Understanding mental health:

  • educate yourself about mental health
  • support initiatives around improving mental health in the workplace
  • take reasonable care of your own mental health and that of your colleagues.

Why is mental health relevant to the workplace?2

  • Mental health is becoming an increasingly important topic in the workplace.  
  • In Australia, mental health issues are one of the main health-related reasons for reduced work performance. 
  • There is increasing evidence that workplaces can play an important and active role in maintaining the mental health and well-being of their workers.
  • Every workplace has a legal and ethical responsibility to provide a safe and fair workplace, and support the mental wellbeing of their workers.  
  • A well designed workplace can support individual mental health and wellbeing, leading to reduced absenteeism and presenteeism (i.e. when someone is at work but their health is impacting on their performance), increased employee engagement and improved productivity.

Thrive @ Work Strategy

The Mental Health Commission has partnered with the Centre for Transformative Work Design (part of the University of Western Australia’s Business School) to develop the Thrive @ Work Strategy. Thrive @ Work strategy aims to assist workplaces to promote positive mental health and wellbeing.2

How to create a healthy workplace for mental health and wellbeing:3

Everyone has a role to play in creating a healthy workplace, and simple strategies can help achieve this. Research has identified many job characteristics that are positive, that result in work being more motivating or less stressful. Examples of positive job characteristics include:

  • “job autonomy - being able to make decisions within the job
  • role clarity - clear expectations and responsibilities defined
  • task variety - having a range of tasks in the job
  • skill utilisation - the opportunity to use one's skills in the job
  • task significance - doing a job that is important
  • task identity - doing a whole job
  • job feedback - getting feedback whilst doing one's work support from colleagues and managers - strong collaborative relationships between managers and employees with the availability of effective leadership and manager training
  • good balance between role demands and abilities/resources to do the work
  • recognition and reward – recognising individual or team contributions within a workplace are important to maintaining motivation and commitment.”

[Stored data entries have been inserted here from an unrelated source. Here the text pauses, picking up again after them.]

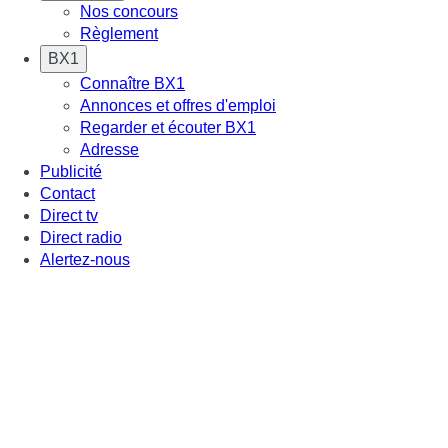
Nos concours
Règlement
BX1
Connaître BX1
Annonces et offres d'emploi
Regarder et écouter BX1
Adresse
Publicité
Contact
Direct tv
Direct radio
Alertez-nous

Other things workplaces may wish to consider include:

  • tailor your approach to fit your workplace and the needs of your employees
  • start small and work towards taking action across multiple areas
  • strategies and actions should be underpinned by sound policies and procedures that are relevant to your workplace
  • speaking openly about mental health in the workplace including any personal experiences
  • use the resources available, such as those at Headsup.